Ebola in New York: Doctor tests positive for deadly disease after returning from west Africa
Authorities in New York confirmed on Thursday night that a doctor who had recently returned to his home in Harlem after working for Doctors Without Borders in Guinea helping treat patients with Ebola had tested positive for the disease and had been put in isolation at a Manhattan hospital.
The Mayor of New York, Bill De Blasio, confirmed the diagnosis in a press conference but tried to reassure the 8 million residents of the city that the risk of it spreading any further remained minimal. Questions were nonetheless being asked this morning after it emerged that the patient had traveled in taxis and on the underground system since his return to the US on 17th October and had gone bowling in Brooklyn.
“There is no reason for New Yorkers to be alarmed,” de Blasio said at a late evening news conference at Bellevue Hospital, where the patient, identified as Dr Craig Spencer, was taken on Thursday and where he is being treated in isolation. “Being on the same subway car or living near someone with Ebola does not in itself put someone at risk.” Also at the press conference was the Governor of New York, Andrew Cuomo.
While the diagnosis had yet to be confirmed by the Centers for Disease Control in Atlanta, his preliminary positive test for Ebola was certain to spread new anxiety through the United States where federal officials have struggled to impose new measures to prevent any wider outbreak in the wake of two nurses contracting the disease in Dallas after helping treat a Liberian man who was the first to die from the disease on US soil.
It appeared that Dr Spencer had been taking his own steps to self-monitor his health since returning one week ago, regularly taking his temperature.
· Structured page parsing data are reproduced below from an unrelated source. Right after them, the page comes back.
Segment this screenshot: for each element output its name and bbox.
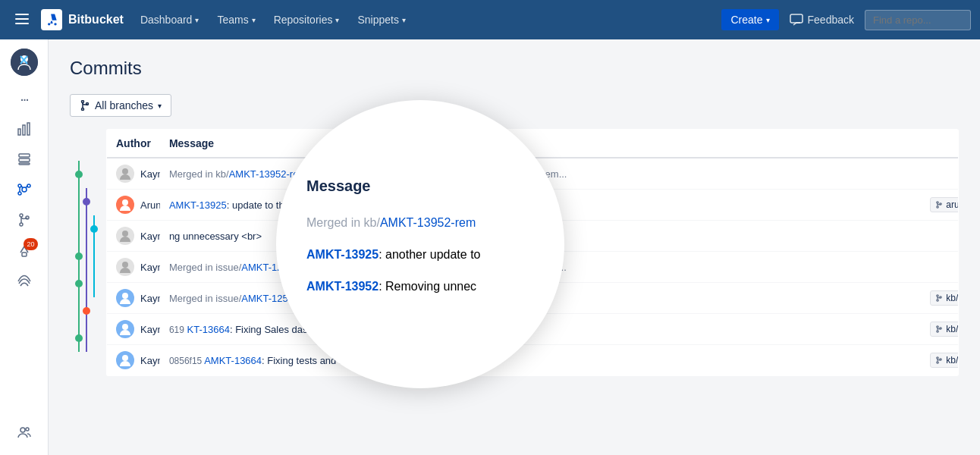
deploy-icon[interactable]: 20 [9,237,39,264]
svg-point-37 [75,171,83,178]
commit-hash-link[interactable]: 619 [169,325,184,335]
author-cell: Kayne Barclay [107,314,160,345]
branch-icon [80,100,90,111]
magnifier-row-2: AMKT-13952: Removing unnec [306,280,476,293]
branch-button-label: All branches [95,99,153,111]
author-name: Kayne Barclay [140,355,160,366]
graph-svg [70,161,106,352]
svg-point-31 [82,108,84,111]
author-avatar [116,258,134,276]
nav-dashboard-chevron: ▾ [195,16,199,24]
author-name: Kayne Barclay [140,293,160,304]
message-prefix: Merged in issue/ [169,293,241,304]
svg-point-46 [937,202,938,203]
branch-cell: kb/AMKT-13664-back... [921,345,958,376]
branch-tag-icon [935,356,943,364]
svg-point-24 [20,223,23,226]
more-icon[interactable]: ··· [9,85,39,112]
branch-tag-icon [935,294,943,302]
svg-rect-13 [19,154,30,157]
message-prefix: Merged in issue/ [169,262,241,273]
main-content: Commits All branches ▾ [49,39,980,455]
author-avatar [116,351,134,369]
svg-point-63 [937,357,938,359]
nav-teams[interactable]: Teams ▾ [209,9,262,30]
branch-tag-icon [935,201,943,209]
message-suffix: ng unnecessary <br> [169,231,262,242]
svg-point-40 [75,253,83,260]
logo-text: Bitbucket [68,13,124,27]
create-label: Create [730,14,762,26]
author-cell: Kayne Barclay [107,221,160,252]
svg-point-29 [26,428,29,431]
svg-point-39 [90,225,98,233]
commits-icon[interactable] [9,146,39,173]
magnifier-overlay: Message Merged in kb/AMKT-13952-rem AMKT… [276,100,564,388]
create-button[interactable]: Create ▾ [721,9,778,30]
svg-point-50 [122,231,128,237]
logo-icon [41,9,62,30]
svg-point-18 [27,184,30,187]
users-icon[interactable] [9,419,39,446]
svg-rect-5 [790,14,803,23]
author-avatar [116,320,134,338]
svg-point-38 [83,198,90,206]
svg-point-55 [937,300,938,301]
branch-cell [921,158,958,190]
mag-link-2[interactable]: AMKT-13952 [306,280,378,293]
branch-selector-button[interactable]: All branches ▾ [70,94,171,117]
branches-icon[interactable] [9,206,39,234]
svg-point-17 [18,184,21,187]
nav-repositories[interactable]: Repositories ▾ [266,9,347,30]
branch-cell [921,221,958,252]
magnifier-row-2-rest: : Removing unnec [378,280,476,293]
hamburger-menu[interactable] [9,9,35,31]
branch-tag-icon [935,325,943,333]
magnifier-row-0-text: Merged in kb/AMKT-13952-rem [306,216,476,229]
nav-snippets[interactable]: Snippets ▾ [350,9,413,30]
message-cell: 0856f15 AMKT-13664: Fixing tests and rem… [160,345,921,376]
nav-repositories-chevron: ▾ [335,16,339,24]
commit-hash-link[interactable]: 0856f15 [169,356,202,366]
svg-point-57 [122,324,128,330]
nav-teams-chevron: ▾ [252,16,256,24]
author-cell: Kayne Barclay [107,158,160,190]
svg-point-51 [122,262,128,268]
branch-tag[interactable]: kb/AMKT-13664-back... [930,353,958,368]
nav-snippets-label: Snippets [357,14,398,26]
create-chevron: ▾ [766,16,770,24]
nav-dashboard[interactable]: Dashboard ▾ [133,9,207,30]
svg-line-22 [26,186,27,188]
svg-point-28 [20,428,25,432]
branch-tag[interactable]: kb/AMKT-13664-back... [930,290,958,306]
branch-tag[interactable]: arun/AMKT-13925 [930,197,958,212]
svg-rect-12 [27,123,30,135]
author-cell: Kayne Barclay [107,252,160,283]
message-prefix: Merged in kb/ [169,168,229,180]
avatar[interactable] [11,49,38,76]
pipelines-icon[interactable] [9,267,39,294]
svg-rect-10 [18,129,20,135]
sidebar: ··· [0,39,49,455]
magnifier-row-1-rest: : another update to [378,248,480,261]
logo[interactable]: Bitbucket [41,9,124,30]
mag-link-0[interactable]: AMKT-13952-rem [380,216,476,229]
source-icon[interactable] [9,176,39,203]
svg-point-4 [54,23,56,25]
main-layout: ··· [0,39,980,455]
feedback-button[interactable]: Feedback [782,9,862,30]
message-link[interactable]: AMKT-13664 [204,355,262,366]
nav-dashboard-label: Dashboard [140,14,193,26]
svg-line-21 [21,186,23,188]
message-link[interactable]: KT-13664 [187,324,230,335]
search-input[interactable] [865,10,971,30]
magnifier-row-1: AMKT-13925: another update to [306,248,480,262]
branch-tag[interactable]: kb/AMKT-13664-back... [930,322,958,337]
message-link[interactable]: AMKT-13925 [169,199,227,211]
svg-rect-11 [23,125,25,135]
nav-repositories-label: Repositories [274,14,333,26]
nav-snippets-chevron: ▾ [402,16,406,24]
analytics-icon[interactable] [9,115,39,143]
mag-link-1[interactable]: AMKT-13925 [306,248,378,261]
magnifier-header: Message [306,177,371,195]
He first detected that he had a temperature early Thursday and he and his fiancé were quick to alert authorities. He was rushed by an ambulance surrounded by police outriders to Bellevue Hospital. His fiancé was believed to be in the hospital also under quarantine observation.
New York Health Commissioner, Mary Travis Bassett, also said that two other friends had been put into strict quarantine out of extra caution. She meanwhile stressed that Dr Spencer, 33, had not shown any symptoms while traveling around the city, which means he was not at that time contagious. Officials, however, were last night embarked on an urgent effort to identify any other people who may have had contact with the patient.
“He did not have a fever for the whole time since he left Guinea until this morning,” she said, adding that he had been monitoring his temperature twice a day since coming back to the US. He had flown into JFK where he had been subjected to screening when he had shown no sign of the illness. He had flown from Guinea via Brussels.
While his apartment in Harlem had been sealed off, New York City health workers had assembled an information station across the street from his building late Thursday to offer assistance to members of the public who might be concerned over the situation and fearful they had been exposed to the virus. Additional steeps included the temporary shuttering of the Brooklyn bowling alley. He had been there only on Wednesday night.
Dr Spencer was described as a specialist in international emergency medicine at Columbia University-New York Presbyterian Hospital in New York City since 2011. Columbia in a statement said he has not been to work nor seen any patients since his return.
“He is a committed and responsible physician who always puts his patients first,” the hospital said in a statement. “He has not been to work at our hospital and has not seen any patients at our hospital since his return from overseas.”